Commentary

AI model race: open-weight leaderboard shifts, Gemini 3 rumors, and whether progress has stalled

Oct 14, 2025

Key Points

  • AI progress continues at pace with benchmark scores improving and time-horizon capabilities doubling roughly every six months, though saturation on easy benchmarks makes marginal gains harder to measure publicly.
  • Suno reaches $150M ARR two years after launch with 4x year-over-year growth, signaling real consumer and prosumer demand for AI music generation despite a narrow total addressable market.
  • Google's Arc AGI research showing tiny recursive models outperforming larger alternatives suggests new architectures could fragment the market and create standalone businesses outside direct competition with Anthropic and OpenAI.

Summary

Tyler argues that AI progress continues at pace despite the appearance of stalling. Benchmarks show clear improvement, and time-horizon capabilities are doubling roughly every six months.

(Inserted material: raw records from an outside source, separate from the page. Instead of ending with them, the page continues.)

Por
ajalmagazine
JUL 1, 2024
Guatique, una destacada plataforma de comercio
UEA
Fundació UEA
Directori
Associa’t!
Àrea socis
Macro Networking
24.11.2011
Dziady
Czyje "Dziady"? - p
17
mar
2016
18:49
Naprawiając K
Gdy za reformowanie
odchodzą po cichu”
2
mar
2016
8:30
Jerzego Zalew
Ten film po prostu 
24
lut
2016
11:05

The gap between easy benchmarks such as math and facts versus hard ones like complex reasoning has narrowed so much that marginal gains become hard to measure publicly.

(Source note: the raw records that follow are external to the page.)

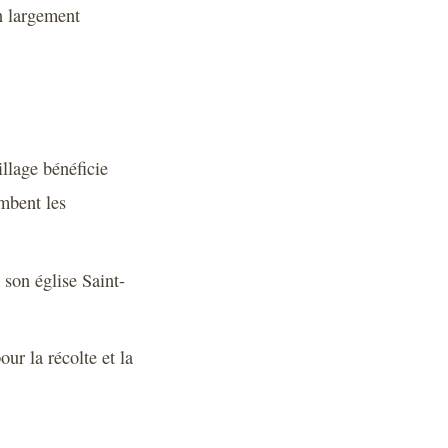
on largement
llage bénéficie
mbent les
 son église Saint-
our la récolte et la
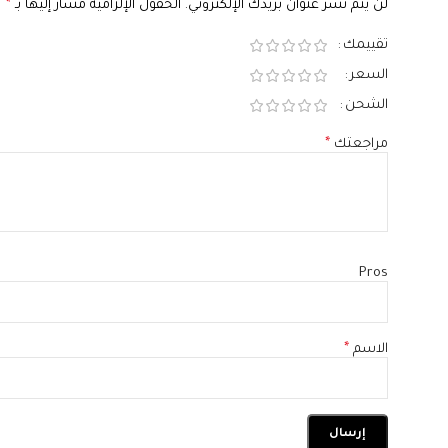
لن يتم نشر عنوان بريدك الإلكتروني.
الحقول الإلزامية مشار إليها بـ
*
تقييمك
السعر
الشحن
مراجعتك
*
Pros
الاسم
*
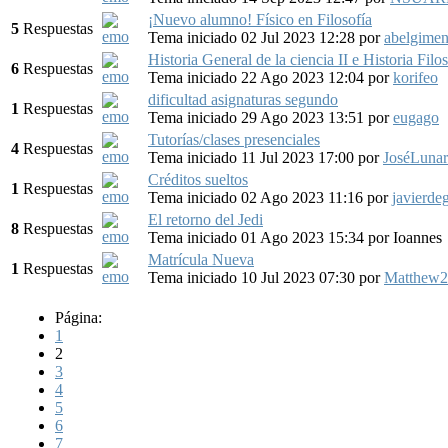
¡Nuevo alumno! Físico en Filosofía
5
Respuestas
Tema iniciado 02 Jul 2023 12:28
por
abelgimen
Historia General de la ciencia II e Historia Filo
6
Respuestas
Tema iniciado 22 Ago 2023 12:04
por
korifeo
dificultad asignaturas segundo
1
Respuestas
Tema iniciado 29 Ago 2023 13:51
por
eugago
Tutorías/clases presenciales
4
Respuestas
Tema iniciado 11 Jul 2023 17:00
por
JoséLunar
Créditos sueltos
1
Respuestas
Tema iniciado 02 Ago 2023 11:16
por
javierde
El retorno del Jedi
8
Respuestas
Tema iniciado 01 Ago 2023 15:34
por
Ioannes
Matrícula Nueva
1
Respuestas
Tema iniciado 10 Jul 2023 07:30
por
Matthew2
Página:
1
2
3
4
5
6
7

Gemini 3 rumors are circulating, with unverified sources on X claiming it is "incredible." Vedant Misra at DeepMind posted vaguely that researchers are "doing all kinds of stuff with these models that the public isn't even thinking of yet." Tyler hopes Gemini 3 trades raw capability for speed and cost efficiency—a model that is expensive to run but qualitatively better than Claude 4.5 or GPT-5. GPT-5 prioritized efficiency and drove down inference costs, which may be strategically sound but less visibly impressive.

Safe Superintelligence trades at a $32 billion valuation despite having no customers, products, or public plans. Only 30% of listed AI startups will hold or exceed their current valuations in five years. Databricks and Midjourney stand out as durable businesses. Databricks has built a robust enterprise SaaS business since 2013 and accelerated in the AI era. Midjourney remains 99% profitable without raising capital, so a downturn simply reduces margin rather than threatening survival.

Suno, the AI music generation platform, hit $150M ARR two years after launch, up 4x year-over-year. The revenue likely comes from AI early adopters paying $20 per month for personal use, plus business customers paying $200 per month for branded or looping audio. Consumer and prosumer demand appears real even if the total addressable market remains narrow.

Google's paper on Arc AGI featured a tiny recursive model that outperformed larger alternatives on the benchmark. New architectures beyond scaled LLMs could fragment the market. Midjourney and Anthropic coexist because they serve different modalities. Similarly, a model good only at Arc AGI-style puzzles might find its own niche and become a standalone business without directly competing with Anthropic or OpenAI.